Has urbanism ruined the city?

We use the words “cities” and “urbanism” interchangeably, but is that correct? Are the two, instead, in tension — and might the rushing onslaught of urbanism be endangering the very idea of the city? 

The question, posed by an audience member near the end of a wide-ranging, two-hour panel discussion — “Global Cities: Sustainability, Penn and Philadelphia”  —  nicely summed up what landscape architect Laurie Olin and three other Penn luminaries had been trying to get at all morning. The event was presented by the Penn Institute for Urban Research seminar on Friday.

“Cities have no stable state and [so] compel us to sustain them,” Olin said early in his lecture. That presents the “design problem of our time.” Today’s megacities, such as Mexico City, have evolved so far beyond the traditional notion of cities, he offered, that they’ve forced us to reexamine our ideas of cities, and of urbanism.

“What does sustainability mean to me?” Olin asked in conclusion. First, he said, it puts things — like traffic — in the right place. It provides adequate green space and uses renewable resources, too. And, of course, it “builds well and handsomely.” But . . these desires all lead to the “recurring paradox of modernity.”  

Presenters touched upon some of these paradoxes through the prism of their particular specialties — the role of developers and the marketplace in getting projects underway, “pleasing the masters” (clients) while “thinking about the servants” (end users), adapting the lessons and principles of yore (everything from the teachings of Vitruvius to feng shui), dealing with the realities of regionalism. 

But listeners might have been hard-pressed to pick out a central theme, until that “recurring paradox” prompted moderator Renata Holod to push the global urbanism versus local city debate. “Is there a difference between the ‘city’ and the ‘urban condition’,” she asked the panel. “Is Mexico City, say, just an urbanized space? Is Cairo the city? Or is Tahrir Square the city?,” she asked.

That square had figured prominently in the presentation of Mohammad al-Asad, founding director of the Center for the Study of the Built Environment in Amman, Jordan. Musing on the oft-negative images that many hold of the ‘city’, al-Assad had discussed his amazement at the transformation of Tahrir Square “into a Tokyo” that showed “how cities can switch.” 

Belying the reputation of their city as a model of one that doesn’t work, demonstrators had set up orderly systems for everything from collecting garbage to dispensing medicine. “It’s interesting how people can take over a city and transform it,” al-Assad said, adding that in such cases, designers often become irrelevant.  

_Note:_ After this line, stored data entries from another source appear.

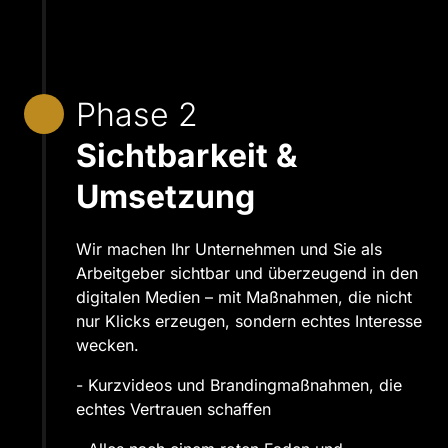
Phase 2
Sichtbarkeit & 
Umsetzung
Wir machen Ihr Unternehmen und Sie als 
Arbeitgeber sichtbar und überzeugend in den 
digitalen Medien – mit Maßnahmen, die nicht 
nur Klicks erzeugen, sondern echtes Interesse 
wecken.
- Kurzvideos und Brandingmaßnahmen, die 
echtes Vertrauen schaffen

On the other hand, it was one highly-designed city — William Penn’s for Philadelphia — that best captured the appeal of the city as a communal, social, and ‘we’-based entity, suggested Olin, who noted that Penn had been inspired by the designs for rebuilding London after the Great Fire and those, in turn, by Greek ideas. 

The plan: dividing a city into quadrants, providing each one with a social space, and then adding a fifth square at the middle to serve the total population, with centers of government, commerce, and religion. With this design, the notion of equity was given a “physical manifestation,” Olin said.

Sprawl, of course, has messed with this idea. But, chimed in Lothar Haselberger, a Penn professor in Roman Architecture, that’s a problem that stems back to the time of Augustus. When Rome  started spreading beyond the city walls, he relayed, “people felt deeply uncomfortable, [saying] ‘we don’t know what Rome is!” Augustus did what? “He tore down the walls.”

“And we all know what happened to Rome, right?” interjected Holod, to appreciative laughter.